Currently, most products used for the isolation of rare cells from human blood as biomarkers follow an in vitro approach. In contrast, the BMProbe is introduced into the cubital vein of a patient via an indwelling venous cannula.
The geometry of the BMProbe was optimized to screen the largest possible volume of blood in the cubital vein. This increases the examined blood volume by a factor of more than 30 compared to a regular blood sample. Therefore, the sensitivity for detecting circulating cells is far superior to exisiting in vitro methods.

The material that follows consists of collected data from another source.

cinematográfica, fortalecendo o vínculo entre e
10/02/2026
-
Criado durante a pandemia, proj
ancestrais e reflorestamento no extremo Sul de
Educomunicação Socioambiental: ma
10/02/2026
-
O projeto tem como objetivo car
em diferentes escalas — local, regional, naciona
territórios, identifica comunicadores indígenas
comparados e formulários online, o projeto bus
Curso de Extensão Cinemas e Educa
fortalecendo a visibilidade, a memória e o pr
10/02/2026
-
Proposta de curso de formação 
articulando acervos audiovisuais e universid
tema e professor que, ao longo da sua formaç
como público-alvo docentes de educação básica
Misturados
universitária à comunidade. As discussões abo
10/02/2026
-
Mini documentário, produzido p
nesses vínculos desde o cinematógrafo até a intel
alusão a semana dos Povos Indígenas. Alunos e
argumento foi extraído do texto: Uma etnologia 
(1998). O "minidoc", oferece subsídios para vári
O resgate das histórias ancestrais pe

Once the BMProbe is withdrawn, the number of isolated cells can be determined in just over an hour. This procedure is semi-automated and requires little training. The isolated cells can be further analysed using downstream molecular diagnostics.

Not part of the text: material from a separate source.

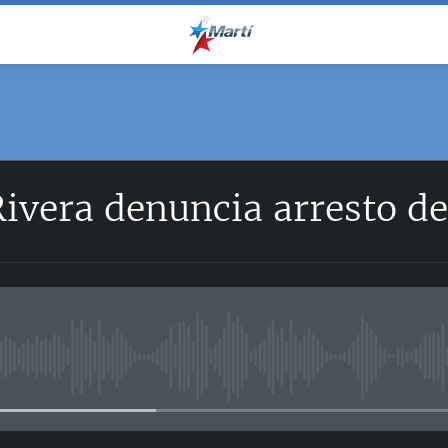
ivera denuncia arresto d
No media source currently avail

Circulating Endothelial Cells:
Endothelial cells provide the physical interface between blood and surrounding tissue. They regulate nutrient and blood component traffic. Due to mechanical or chemical reactions endothelial cells can detach and enter the blood stream. They are then referred to as Circulating Endothelial Cells (CECs). CECs are low in healthy patients (around 4 CECs/mL) and increased in patient with Acute Conorary Artery Disease or Heart Failure patients, among others. CECs are therefore considered a biomarker to monitor arterial plaque disruption as well as treatment response.
Circulating Tumor Cells:
Circulating Tumor Cells (CTCs) represent a proven diagnostic and prognostic indicator of cancer progression. They disintegrate very early from the primary tumor and travel via the blood stream to all parts of the body. Isolating and analysing CTCs enables an earlier detection of the tumor compared to using common imaging technology, resulting in a higher probability of successful treatment. Additionally, distant metastases that may even be present in early-stage patients, can be detected and identified. This can help physicians selecting the optimal treatment for each patient.